The National Audit Office has found that while the first private company to be awarded a franchise to run an NHS hospital has made early improvements in some clinical areas, a number of financial challenges remain.
Circle is the first private company to assume the management functions of an NHS Trust. Today’s report examines how the NHS East of England Strategic Health Authority designed, initiated and managed the project to franchise Hinchingbrooke Health Care NHS Trust, and highlights early lessons that can be learnt from the procurement process and creation of the franchise agreement.
The Trust developed a cumulative deficit of £39 million between 2004-05 and 2007-08, on an annual income of around £73 million. Before deciding to pursue an operating franchise, the Authority considered a number of options to address the Trust’s financial difficulties. In November 2011, the Authority awarded the ten-year franchise to Circle.
According to today’s report to Parliament, the Trust’s performance against standards for cancer and accident and emergency waiting times has improved since the franchise began in February 2012. However, the Trust had generated an in-year deficit of £4.1 million by September 2012, which was £2.2 million higher than planned to that point.
Circle plans to achieve £311 million in projected savings over the ten-year life of the franchise, which is unprecedented as a percentage of annual turnover in the NHS. However, Circle is not committed to delivering the proposed savings initiatives submitted during bidding, such as reducing the lengths of hospital stays. Most of the savings are expected to be made in the later years of the ten-year franchise.

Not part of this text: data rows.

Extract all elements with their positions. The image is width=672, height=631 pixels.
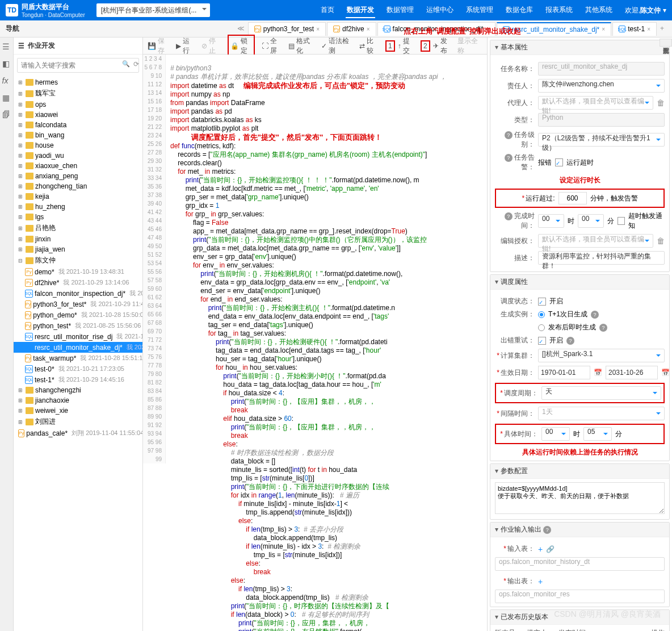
tree-node[interactable]: ⊞kejia xyxy=(14,191,142,202)
tree-node[interactable]: ⊞weiwei_xie xyxy=(14,406,142,416)
rail-fx-icon[interactable]: fx xyxy=(2,76,11,85)
nav-dev[interactable]: 数据开发 xyxy=(346,3,375,18)
output-table[interactable]: ops.falcon_monitor_res xyxy=(495,590,665,603)
time-min[interactable]: 05 xyxy=(583,427,612,441)
tree-node[interactable]: ⊞魏军宝 xyxy=(14,87,142,99)
gen-radio-2[interactable] xyxy=(538,324,545,331)
close-icon[interactable]: × xyxy=(486,26,489,32)
add-icon[interactable]: + xyxy=(538,577,543,586)
gen-radio-1[interactable] xyxy=(538,311,545,318)
tree-node[interactable]: ⊞jiajia_wen xyxy=(14,244,142,254)
input-table[interactable]: ops.falcon_monitor_history_dt xyxy=(495,557,665,571)
nav-mgmt[interactable]: 数据管理 xyxy=(385,3,415,18)
toggle-icon[interactable]: ⊞ xyxy=(18,387,24,393)
trash-icon[interactable]: 🗑 xyxy=(657,98,665,107)
add-icon[interactable]: + xyxy=(538,545,543,554)
tree-node[interactable]: ⊞shangchengzhi xyxy=(14,385,142,395)
nav-other[interactable]: 其他系统 xyxy=(584,3,614,18)
help-icon[interactable]: ? xyxy=(505,131,513,139)
tree-node[interactable]: ⊞yaodi_wu xyxy=(14,151,142,161)
toggle-icon[interactable]: ⊞ xyxy=(18,408,24,413)
refresh-icon[interactable]: ⟳ xyxy=(133,60,139,68)
tree-node[interactable]: ⊞bin_wang xyxy=(14,130,142,140)
desc-field[interactable]: 资源利用率监控，针对抖动严重的集群！ xyxy=(538,251,665,265)
rail-cube-icon[interactable]: ◧ xyxy=(2,59,11,68)
finish-hour[interactable]: 00 xyxy=(538,214,564,228)
date-to[interactable] xyxy=(606,366,658,379)
syntax-button[interactable]: ✓语法检测 xyxy=(321,36,353,56)
owner-select[interactable]: 陈文仲#wenzhong.chen xyxy=(538,79,665,93)
auth-select[interactable]: 默认不选择，项目全员可以查看编辑! xyxy=(538,234,653,248)
tree-node[interactable]: ⊟陈文仲 xyxy=(14,254,142,266)
rail-table-icon[interactable]: ▦ xyxy=(2,93,11,102)
schedule-title[interactable]: 调度属性 xyxy=(490,275,669,290)
tree-node[interactable]: ⊞hu_zheng xyxy=(14,202,142,212)
tree-node[interactable]: SQLresrc_util_monitor_rise_dj我 2021-10-.… xyxy=(14,331,142,342)
nav-report[interactable]: 报表系统 xyxy=(544,3,574,18)
toggle-icon[interactable]: ⊞ xyxy=(18,398,24,403)
nav-home[interactable]: 首页 xyxy=(320,3,335,18)
nav-ops[interactable]: 运维中心 xyxy=(425,3,455,18)
toggle-icon[interactable]: ⊞ xyxy=(18,91,24,97)
tree-node[interactable]: ⊞刘国进 xyxy=(14,416,142,428)
toggle-icon[interactable]: ⊞ xyxy=(18,183,24,189)
time-hour[interactable]: 00 xyxy=(541,427,570,441)
tree-node[interactable]: ⊞zhongcheng_tian xyxy=(14,181,142,191)
history-title[interactable]: 已发布历史版本 xyxy=(490,610,669,625)
format-button[interactable]: ▤格式化 xyxy=(288,36,314,56)
params-textarea[interactable] xyxy=(495,482,665,514)
tree-node[interactable]: ⊞xiaowei xyxy=(14,110,142,120)
date-from[interactable] xyxy=(538,366,590,379)
nav-sys[interactable]: 系统管理 xyxy=(465,3,494,18)
toggle-icon[interactable]: ⊞ xyxy=(18,419,24,425)
tree-node[interactable]: ⊞hermes xyxy=(14,77,142,87)
io-title[interactable]: 作业输入输出 ? xyxy=(490,523,669,537)
org-selector[interactable]: [杭州]平台事业部-系统运维组(... xyxy=(96,3,210,17)
params-title[interactable]: 参数配置 xyxy=(490,464,669,479)
toggle-icon[interactable]: ⊞ xyxy=(18,102,24,107)
tree-node[interactable]: ⊞house xyxy=(14,140,142,151)
fullscreen-button[interactable]: ⛶全屏 xyxy=(262,36,282,56)
toggle-icon[interactable]: ⊞ xyxy=(18,163,24,169)
timeout-notify-checkbox[interactable] xyxy=(618,217,625,225)
search-input[interactable] xyxy=(17,58,139,73)
tree-node[interactable]: ⊞lgs xyxy=(14,212,142,222)
calendar-icon[interactable]: 📅 xyxy=(661,369,670,377)
code-editor[interactable]: 1 2 3 4 5 6 7 8 9 10 11 12 13 14 15 16 1… xyxy=(143,55,487,631)
file-tab[interactable]: Pydf2hive× xyxy=(327,22,376,36)
tree-node[interactable]: ⊞xiaoxue_chen xyxy=(14,161,142,171)
tree-node[interactable]: SQLresrc_util_monitor_shake_dj*我 2021-1.… xyxy=(14,342,142,353)
cluster-select[interactable]: []杭州_Spark-3.1 xyxy=(538,349,665,362)
toggle-icon[interactable]: ⊞ xyxy=(18,122,24,128)
compare-button[interactable]: ⇄比较 xyxy=(359,36,379,56)
toggle-icon[interactable]: ⊞ xyxy=(18,112,24,118)
tree-node[interactable]: ⊞吕艳艳 xyxy=(14,222,142,234)
tree-node[interactable]: Pypandas_cale*刘翔 2019-11-04 11:55:04 xyxy=(14,428,142,438)
toggle-icon[interactable]: ⊞ xyxy=(18,214,24,220)
runtime-input[interactable] xyxy=(558,192,587,204)
rail-clip-icon[interactable]: 🗐 xyxy=(2,110,11,119)
link-icon[interactable]: 🔗 xyxy=(546,545,555,553)
tree-node[interactable]: ⊞falcondata xyxy=(14,120,142,130)
timeout-checkbox[interactable] xyxy=(555,158,563,166)
toggle-icon[interactable]: ⊞ xyxy=(18,132,24,138)
basic-title[interactable]: 基本属性 xyxy=(490,40,669,55)
toggle-icon[interactable]: ⊞ xyxy=(18,173,24,179)
proxy-select[interactable]: 默认不选择，项目全员可以查看编辑! xyxy=(538,96,653,110)
run-button[interactable]: ▶运行 xyxy=(176,36,195,56)
tree-node[interactable]: Pytask_warmup*我 2021-10-28 15:51:17 xyxy=(14,353,142,363)
user-name[interactable]: 陈文仲 xyxy=(640,6,661,15)
tree-node[interactable]: Pydf2hive*我 2021-10-29 13:14:06 xyxy=(14,277,142,288)
new-tab-icon[interactable]: + xyxy=(658,22,666,36)
publish-button[interactable]: 2✈发布 xyxy=(421,36,451,56)
tree-node[interactable]: Pypython3_for_test*我 2021-10-29 11:49:..… xyxy=(14,299,142,310)
nav-dw[interactable]: 数据仓库 xyxy=(505,3,534,18)
trash-icon[interactable]: 🗑 xyxy=(657,236,665,245)
stop-button[interactable]: ⊘停止 xyxy=(201,36,221,56)
close-icon[interactable]: × xyxy=(602,26,605,32)
close-icon[interactable]: × xyxy=(647,26,650,32)
toggle-icon[interactable]: ⊟ xyxy=(18,258,24,264)
submit-button[interactable]: 1↑提交 xyxy=(385,36,414,56)
tree-node[interactable]: SQLtest-1*我 2021-10-29 14:45:16 xyxy=(14,374,142,385)
interval-select[interactable]: 1天 xyxy=(538,407,665,420)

The NAO found that, although the Authority assessed the reasonableness of bidders’ savings proposals, it did not fully consider the relative risks of bidders’ savings proposals. Assessing schemes in this way has the potential to encourage over-optimistic bids. However the agreement transfers all demand and financial risk up to £5 million to Circle.
The report also found that the Authority rejected a guaranteed payment towards the Trust’s cumulative deficit in favour of an ambitious bid that aimed to repay the debt in full. The cumulative debt stood at £38 million (at the end of March 2012).

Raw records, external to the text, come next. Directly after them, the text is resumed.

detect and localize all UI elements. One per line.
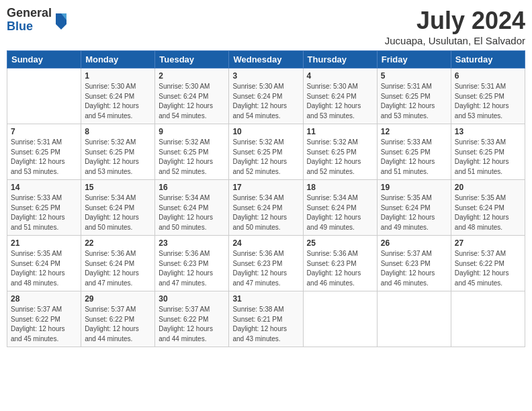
day-number: 6 [455, 71, 521, 81]
calendar-week-1: 1Sunrise: 5:30 AM Sunset: 6:24 PM Daylig… [7, 68, 525, 124]
cell-info: Sunrise: 5:32 AM Sunset: 6:25 PM Dayligh… [159, 138, 225, 177]
calendar-cell: 29Sunrise: 5:37 AM Sunset: 6:22 PM Dayli… [81, 291, 155, 347]
cell-info: Sunrise: 5:33 AM Sunset: 6:25 PM Dayligh… [381, 138, 447, 177]
day-number: 8 [85, 127, 151, 136]
cell-info: Sunrise: 5:32 AM Sunset: 6:25 PM Dayligh… [307, 138, 373, 177]
calendar-cell: 30Sunrise: 5:37 AM Sunset: 6:22 PM Dayli… [155, 291, 229, 347]
calendar-cell: 8Sunrise: 5:32 AM Sunset: 6:25 PM Daylig… [81, 124, 155, 180]
cell-info: Sunrise: 5:33 AM Sunset: 6:25 PM Dayligh… [455, 138, 521, 177]
cell-info: Sunrise: 5:35 AM Sunset: 6:24 PM Dayligh… [381, 193, 447, 232]
calendar-cell: 4Sunrise: 5:30 AM Sunset: 6:24 PM Daylig… [303, 68, 377, 124]
day-number: 14 [11, 183, 77, 192]
day-number: 11 [307, 127, 373, 136]
cell-info: Sunrise: 5:36 AM Sunset: 6:24 PM Dayligh… [85, 249, 151, 288]
calendar-cell: 22Sunrise: 5:36 AM Sunset: 6:24 PM Dayli… [81, 236, 155, 291]
calendar-cell: 26Sunrise: 5:37 AM Sunset: 6:23 PM Dayli… [377, 236, 451, 291]
day-number: 30 [159, 294, 225, 304]
calendar-cell [7, 68, 81, 124]
calendar-cell: 27Sunrise: 5:37 AM Sunset: 6:22 PM Dayli… [451, 236, 525, 291]
calendar-cell: 1Sunrise: 5:30 AM Sunset: 6:24 PM Daylig… [81, 68, 155, 124]
day-number: 2 [159, 71, 225, 81]
day-number: 26 [381, 238, 447, 248]
calendar-cell: 9Sunrise: 5:32 AM Sunset: 6:25 PM Daylig… [155, 124, 229, 180]
calendar-cell: 23Sunrise: 5:36 AM Sunset: 6:23 PM Dayli… [155, 236, 229, 291]
day-number: 25 [307, 238, 373, 248]
cell-info: Sunrise: 5:30 AM Sunset: 6:24 PM Dayligh… [159, 82, 225, 121]
calendar-cell: 5Sunrise: 5:31 AM Sunset: 6:25 PM Daylig… [377, 68, 451, 124]
calendar-cell: 13Sunrise: 5:33 AM Sunset: 6:25 PM Dayli… [451, 124, 525, 180]
day-number: 10 [232, 127, 299, 136]
day-number: 29 [85, 294, 151, 304]
cell-info: Sunrise: 5:32 AM Sunset: 6:25 PM Dayligh… [232, 138, 299, 177]
day-number: 23 [159, 238, 225, 248]
day-number: 28 [11, 294, 77, 304]
weekday-header-wednesday: Wednesday [229, 51, 303, 68]
calendar-cell [451, 291, 525, 347]
calendar-cell: 19Sunrise: 5:35 AM Sunset: 6:24 PM Dayli… [377, 180, 451, 236]
calendar-table: SundayMondayTuesdayWednesdayThursdayFrid… [7, 50, 525, 347]
cell-info: Sunrise: 5:30 AM Sunset: 6:24 PM Dayligh… [307, 82, 373, 121]
day-number: 4 [307, 71, 373, 81]
calendar-cell: 20Sunrise: 5:35 AM Sunset: 6:24 PM Dayli… [451, 180, 525, 236]
day-number: 9 [159, 127, 225, 136]
day-number: 20 [455, 183, 521, 192]
calendar-cell: 7Sunrise: 5:31 AM Sunset: 6:25 PM Daylig… [7, 124, 81, 180]
day-number: 21 [11, 238, 77, 248]
cell-info: Sunrise: 5:35 AM Sunset: 6:24 PM Dayligh… [11, 249, 77, 288]
calendar-cell: 15Sunrise: 5:34 AM Sunset: 6:24 PM Dayli… [81, 180, 155, 236]
logo-icon [53, 11, 69, 30]
cell-info: Sunrise: 5:37 AM Sunset: 6:22 PM Dayligh… [159, 305, 225, 344]
weekday-header-monday: Monday [81, 51, 155, 68]
cell-info: Sunrise: 5:38 AM Sunset: 6:21 PM Dayligh… [232, 305, 299, 344]
calendar-cell: 3Sunrise: 5:30 AM Sunset: 6:24 PM Daylig… [229, 68, 303, 124]
weekday-header-thursday: Thursday [303, 51, 377, 68]
cell-info: Sunrise: 5:37 AM Sunset: 6:22 PM Dayligh… [11, 305, 77, 344]
day-number: 27 [455, 238, 521, 248]
calendar-cell: 31Sunrise: 5:38 AM Sunset: 6:21 PM Dayli… [229, 291, 303, 347]
day-number: 31 [232, 294, 299, 304]
calendar-cell [377, 291, 451, 347]
day-number: 12 [381, 127, 447, 136]
calendar-cell: 28Sunrise: 5:37 AM Sunset: 6:22 PM Dayli… [7, 291, 81, 347]
day-number: 18 [307, 183, 373, 192]
cell-info: Sunrise: 5:34 AM Sunset: 6:24 PM Dayligh… [159, 193, 225, 232]
cell-info: Sunrise: 5:31 AM Sunset: 6:25 PM Dayligh… [11, 138, 77, 177]
day-number: 16 [159, 183, 225, 192]
calendar-body: 1Sunrise: 5:30 AM Sunset: 6:24 PM Daylig… [7, 68, 525, 347]
cell-info: Sunrise: 5:37 AM Sunset: 6:23 PM Dayligh… [381, 249, 447, 288]
calendar-cell: 14Sunrise: 5:33 AM Sunset: 6:25 PM Dayli… [7, 180, 81, 236]
cell-info: Sunrise: 5:34 AM Sunset: 6:24 PM Dayligh… [85, 193, 151, 232]
calendar-cell: 18Sunrise: 5:34 AM Sunset: 6:24 PM Dayli… [303, 180, 377, 236]
calendar-week-3: 14Sunrise: 5:33 AM Sunset: 6:25 PM Dayli… [7, 180, 525, 236]
logo-blue-text: Blue [7, 20, 52, 34]
cell-info: Sunrise: 5:34 AM Sunset: 6:24 PM Dayligh… [232, 193, 299, 232]
cell-info: Sunrise: 5:36 AM Sunset: 6:23 PM Dayligh… [307, 249, 373, 288]
weekday-header-tuesday: Tuesday [155, 51, 229, 68]
cell-info: Sunrise: 5:36 AM Sunset: 6:23 PM Dayligh… [159, 249, 225, 288]
calendar-cell: 25Sunrise: 5:36 AM Sunset: 6:23 PM Dayli… [303, 236, 377, 291]
weekday-header-friday: Friday [377, 51, 451, 68]
day-number: 7 [11, 127, 77, 136]
month-title: July 2024 [385, 7, 525, 35]
page-header: General Blue July 2024 Jucuapa, Usulutan… [7, 7, 525, 46]
day-number: 22 [85, 238, 151, 248]
cell-info: Sunrise: 5:30 AM Sunset: 6:24 PM Dayligh… [232, 82, 299, 121]
cell-info: Sunrise: 5:32 AM Sunset: 6:25 PM Dayligh… [85, 138, 151, 177]
cell-info: Sunrise: 5:37 AM Sunset: 6:22 PM Dayligh… [85, 305, 151, 344]
calendar-week-2: 7Sunrise: 5:31 AM Sunset: 6:25 PM Daylig… [7, 124, 525, 180]
cell-info: Sunrise: 5:31 AM Sunset: 6:25 PM Dayligh… [455, 82, 521, 121]
cell-info: Sunrise: 5:35 AM Sunset: 6:24 PM Dayligh… [455, 193, 521, 232]
logo: General Blue [7, 7, 69, 34]
title-section: July 2024 Jucuapa, Usulutan, El Salvador [385, 7, 525, 46]
calendar-cell: 11Sunrise: 5:32 AM Sunset: 6:25 PM Dayli… [303, 124, 377, 180]
calendar-cell: 16Sunrise: 5:34 AM Sunset: 6:24 PM Dayli… [155, 180, 229, 236]
calendar-cell: 24Sunrise: 5:36 AM Sunset: 6:23 PM Dayli… [229, 236, 303, 291]
weekday-header-saturday: Saturday [451, 51, 525, 68]
weekday-header-row: SundayMondayTuesdayWednesdayThursdayFrid… [7, 51, 525, 68]
location: Jucuapa, Usulutan, El Salvador [385, 35, 525, 46]
cell-info: Sunrise: 5:34 AM Sunset: 6:24 PM Dayligh… [307, 193, 373, 232]
cell-info: Sunrise: 5:36 AM Sunset: 6:23 PM Dayligh… [232, 249, 299, 288]
day-number: 3 [232, 71, 299, 81]
day-number: 5 [381, 71, 447, 81]
day-number: 1 [85, 71, 151, 81]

"While Circle has made early improvements in some clinical areas, the company will have to generate savings at an unprecedented level. The final judgement on the value for money of the franchise will depend on how successfully Circle makes the projected savings and repays the cumulative deficit, while maintaining clinical quality.
“This franchise agreement is the first of its kind in the NHS and it is important that lessons from this procurement process and early operational experience are used to improve future contracts."
Amyas Morse, head of the National Audit Office
Notes for Editors
Key facts :
£38 million was the size of the Trust's historic deficit as at 31 March 2012
£311 million is the saving Circle projects it will achieve over the ten-year life of the franchise
£31 million is Circle's projected franchise fee over the ten-year life of the franchise (excluding any performance payments or deductions)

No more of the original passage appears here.